It’s here!

I have notes going back ten years, to some time in 1997, for a book to be called The New Space Opera. It was going to be completely different than it turned out to be, and my dear friend Simon Brown was originally going to co-edit, but today it all came to fruition. I went to the post office box on the way home from work and there were two bright, sparkling copies of the Australian edition of The New Space Opera. I literally could not be happier. It’s been a real trip working with Gardner, all of the authors, Stephanie in Australia, Diana in the US, Marianne (who proofed it beautifully), and literally everyone else. A big shout out to Stephan Martiniere for the cover, and to the folk at Harper for such great design. I’m pleased as punch! It should be in the shops in three weeks or so. I hope you all like it as much as I do!

Notes from the trail

I’m reading, reading, reading at the moment. Because of some terrible psychological scarring that even I can’t quite explain, I can’t seem to bring myself to pick up a magazine, a collection, or an anthology and read it cover-to-cover, so I dip in here, try something there, taste just a little bit of this or that. This morning I sampled Ellen Datlow’s guest-edited issue of Subterranean Magazine and John Klima’s Logorrhea, and would happily recommend both to you.
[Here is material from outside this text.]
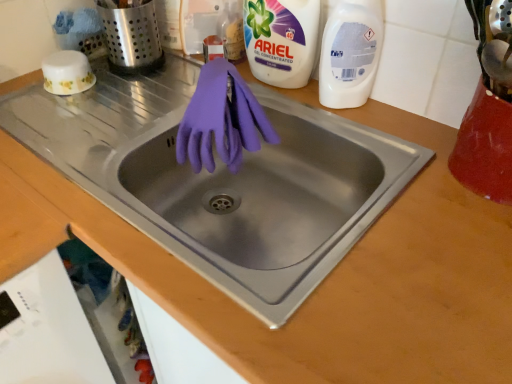 Question: Is matte purple gloves at center far away from white plastic dishwasher at lower left?

Choices:
 (A) no
 (B) yes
The story that I read in Subterranean is a dark, horrible little piece by Terry Bisson called “Pirates of the Somali Coast”. It’s told as a series of emails written by a young boy on a cruise ship to his mother and best friend, and circles around the idea of being divorced from the reality around you. I’m not sure if it’s good – the whole epistolary thing usually troubles me – but it’s disturbing and I think will stay with me all through the year. I then read Tim Pratt’s “From Around Here” in Logorrhea. It tells of a traveller who visits an Oakland neighbourhood and tries to unravel the reason for the dark shadow that hangs over the area. There’s a lot to like in this story: Pratt captures the neighbourhood perfectly, gets the characters just right, and all in all delivers what is probably his most successful story to date. It may be because I lived in Oakland, which made the story resonate even more for me, but I liked “From Around Here” even more than his ‘video store of dreams’ tale, “Impossible Dreams“, from Asimov’s last year which I also really enjoyed. It’s a very strong tale, and is definitely on the shortlist for my year’s best this year.